Number questions: Evaluate both exact match and tolerance-based accuracy (within +/- 1).

Open-ended questions: Use VQA accuracy metric — the answer is considered correct if it matches at least 3 out of 10 human annotators' answers.

Step 4: Failure Analysis

We categorize failure cases into: - Counting errors: Model says "2" when the answer is "3" - Hallucination: Model describes objects not present in the image - Spatial errors: Incorrect left/right/above/below relationships - Knowledge gaps: Questions requiring world knowledge the model lacks - Ambiguity: Valid answers marked incorrect due to evaluation limitations

Step 5: Comparison with Zero-Shot CLIP

For Yes/No questions, we compare BLIP-2 with a CLIP-based approach: - Reformulate the question as two prompts (affirmative and negative) - Compare CLIP similarity scores to determine the answer - Example: "Is there a dog?" -> compare "a photo with a dog" vs. "a photo without a dog"

Results

Accuracy by Question Type

Question Type BLIP-2 Accuracy CLIP Zero-Shot Random Baseline
Yes/No 82.7% 65.3% 50.0%
Number 41.0% N/A 12.5%
Other 58.4% N/A 1.2%
Overall 62.8% N/A 18.6%

Detailed Failure Analysis

Counting (41% accuracy): - Accurate for 0-2 objects (78% accuracy) - Drops significantly for 3+ objects (21% accuracy) - Most common error: underestimating count by 1

Spatial reasoning (47% accuracy): - Left/right distinctions are particularly difficult - "In front of" / "behind" slightly better (from perspective cues)

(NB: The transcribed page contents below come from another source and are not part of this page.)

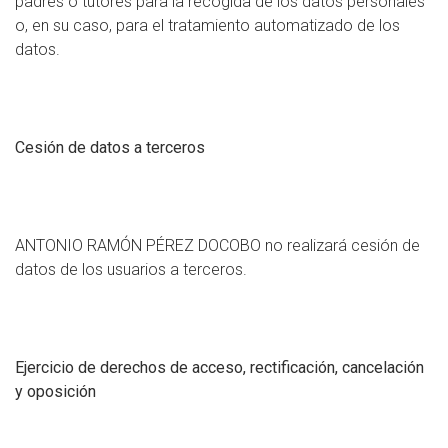
padres o tutores para la recogida de los datos personales
o, en su caso, para el tratamiento automatizado de los
datos.
Cesión de datos a terceros
ANTONIO RAMÓN PÉREZ DOCOBO no realizará cesión de
datos de los usuarios a terceros.
Ejercicio de derechos de acceso, rectificación, cancelación
y oposición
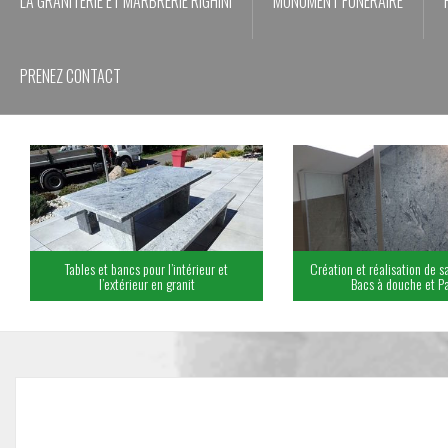
LA GRANITERIE ET MARBRERIE RIGHINI
MONUMENT FUNÉRAIRE
PRENEZ CONTACT
Tables et bancs pour l’intérieur et
Création et réalisation de sa
l’extérieur en granit
Bacs à douche et Pa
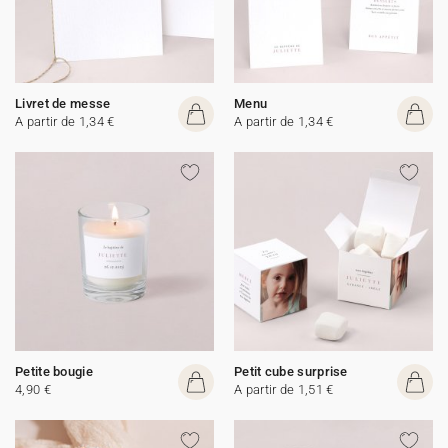
Livret de messe
Menu
A partir de 1,34 €
A partir de 1,34 €
Petite bougie
Petit cube surprise
4,90 €
A partir de 1,51 €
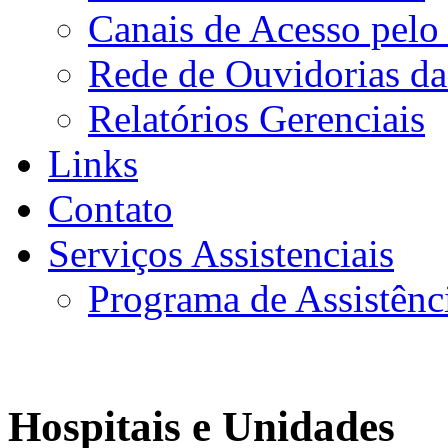
Canais de Acesso pelo
Rede de Ouvidorias da
Relatórios Gerenciais
Links
Contato
Serviços Assistenciais
Programa de Assistênc
Hospitais e Unidades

Color recognition (79% accuracy): - High accuracy for dominant colors - Struggles with small objects or mixed colors

Activity recognition (71% accuracy): - Good for common activities (walking, sitting, eating) - Poor for ambiguous actions (is the person thinking or resting?)

Key Lessons

  1. Generative VQA outperforms classification VQA: BLIP-2's generative approach naturally handles open-ended answers without being limited to a fixed vocabulary.

  2. Counting remains the weakest capability: Even state-of-the-art vision-language models struggle with precise counting, suggesting that current architectures lack the spatial precision needed for enumeration.

  3. Prompt formatting matters: Phrasing the question as "Question: {q} Answer:" produces better results than just passing the question, because it matches the model's training format.

  4. Beam search vs. greedy decoding: Beam search (num_beams=5) improves accuracy by 2-3% over greedy decoding, especially for longer answers.

  5. Model confidence correlates with accuracy: When BLIP-2's top beam has high probability (>0.8), accuracy is 85%+. When confidence is low (<0.3), accuracy drops to 35%.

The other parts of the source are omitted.